Kim Hathway captured an amazing wildlife interaction of an elephant doing its utmost to save a rhino that was stuck in mud in a waterhole from a pride of lions in Etosha National Park in Namibia.
Hathway told latestsightings.com that she and her friends were the only people at the Aus waterhole at the time.
Having had no luck with their sightings, they were just about to leave the waterhole when a lioness stuck her head over the hill. The rest of her pride soon followed and made their way towards the waterhole. Hathway had a feeling that they were ready for action.
A few minutes later, a large black rhino came galloping over the same hill.

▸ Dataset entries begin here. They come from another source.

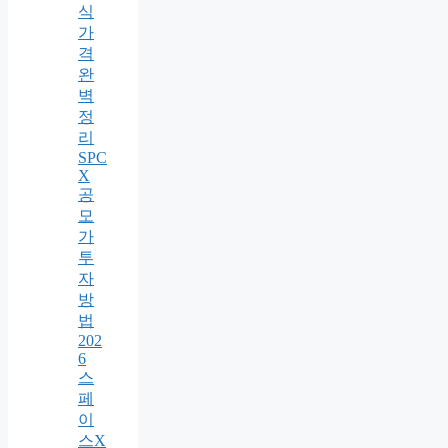
식
가
격
완
벽
정
리
SPC
X
공
모
가
투
자
방
법
202
6
스
페
이
스X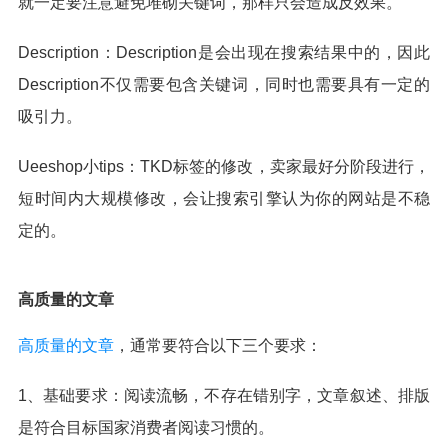
就一定要注意避免堆砌关键词，那样只会造成反效果。
Description：Description是会出现在搜索结果中的，因此
Description不仅需要包含关键词，同时也需要具有一定的
吸引力。
Ueeshop小tips：TKD标签的修改，卖家最好分阶段进行，
短时间内大规模修改，会让搜索引擎认为你的网站是不稳
定的。
高质量的文章
高质量的文章
，通常要符合以下三个要求：
1、基础要求：阅读流畅，不存在错别字，文章叙述、排版
是符合目标国家消费者阅读习惯的。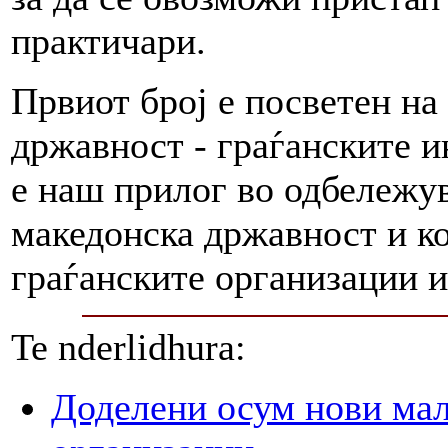
практичари.
Првиот број е посветен на
државност - граѓанските и
е наш прилог во одбележу
македонска државност и ко
граѓанските организации и
Te nderlidhura:
Доделени осум нови мал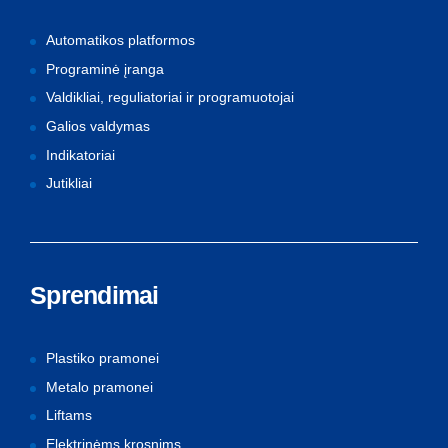
Automatikos platformos
Programinė įranga
Valdikliai, reguliatoriai ir programuotojai
Galios valdymas
Indikatoriai
Jutikliai
Sprendimai
Plastiko pramonei
Metalo pramonei
Liftams
Elektrinėms krosnims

Exhausted by the Namibian heat, it headed straight for the little water that remained in the waterhole. It instantly plonked itself down, trying to cool off.
Hathway couldn’t believe her luck. At the time, the rhino didn’t seem to care about the nearby predators; it was too set on getting a drink, but the lions were aware of it.
The lions inched their way closer and closer, but the rhino didn’t react. It was as if it couldn’t. This is when Hathway realised something was wrong. The waterhole was quite deep and had thick mud at the bottom. The rhino was stuck and became a sitting duck for the hungry lions.
Although they knew it was stuck, the lions were aware of the danger and approached with caution, using hunting tactics to try and finish the job.
Sadly, there wasn’t much the immobile rhino could do, but the commotion created by the lions amazingly gave it a lifeline – a passing herd of elephants saw what was happening and acted immediately, charging the pride. The lions were forced to back off.
With the threat out of sight, most of the herd continued on their way, but one elephant wasn’t happy to leave the rhino at the mercy of the lions. It desperately tried to get the rhino out of the waterhole. Using its tusks and foot, it pushed and pushed, without luck.
This lasted for hours but the elephant could do no more. It had to move on, even though the lions were still there.
It didn’t take long for the pride to swing back into action, eventually flipping the rhino onto its back, leading to its inevitable drowning.